Según ha informado a Europa Press el concejal de Gobernación en el Ayuntamiento de Santa Fe, Manuel Gil, la Policía Local y la Guardia Civil ya han coordinado un operativo especial para el control de los accesos y reforzar la vigilancia en lo que se refiere a la venta ambulante y el consumo de alcohol y drogas.

El dispositivo se intensificará a partir de este viernes y hasta el domingo, ya que la mayor afluencia en el paraje, donde la fiesta se celebra por sexto año consecutivo, se prevé durante el fin de semana, aunque incluso podría llegar a prolongarse hasta entrada la semana.

El concejal ha apuntado que es probable que este año las termas concentren una menor cantidad de gente, teniendo en cuenta la amenaza de lluvia y las bajas temperaturas, especialmente por la noche. No obstante, y como ocurriera el pasado año, el evento coincide con la celebración de la Fiesta de la Primavera en Granada, con lo que es probable que muchos asistentes deseen continuar con la celebración en Santa Fe.

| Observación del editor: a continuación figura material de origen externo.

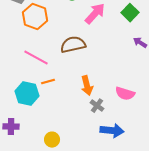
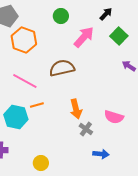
blue arrow: (112, 131) -> (101, 154), size x0.7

El principal problema que genera la Fiesta del Dragón es el ruido, que propicia las quejas no sólo de los vecinos de Santa Fe, sino también de habitantes de los municipios colindantes, como Cúllar o Las Gabias, según ha indicado Gil, que confía en que en esta ocasión las molestias sean las mínimas posibles. De hecho, según ha recordado, la Fiesta del Dragón es está autorizada por el Ayuntamiento, aunque se ve obligado a “tolerarla”.

El pasado año las termas concentraron a unas 1.500 personas, con hippys no sólo de toda Andalucía, sino de países como Italia, Portugal o Alemania, y la fiesta se desarrolló sin incidentes de importancia.

Sólo se registró un pequeño incendio en unos matorrales que fue sofocado por algunos de los participantes en la fiesta y efectivos de Protección Civil, mientras que la Guardia Civil tuvo un total de 130 intervenciones por tráfico de drogas o tenencia de armas.

Un dispositivo conformado por un total de 200 agentes del Instituto Armado y policías locales de Santa Fe veló entonces por la seguridad y controló los accesos en la zona, sin que se produjeran detenciones ni denuncias de los vecinos por ruidos.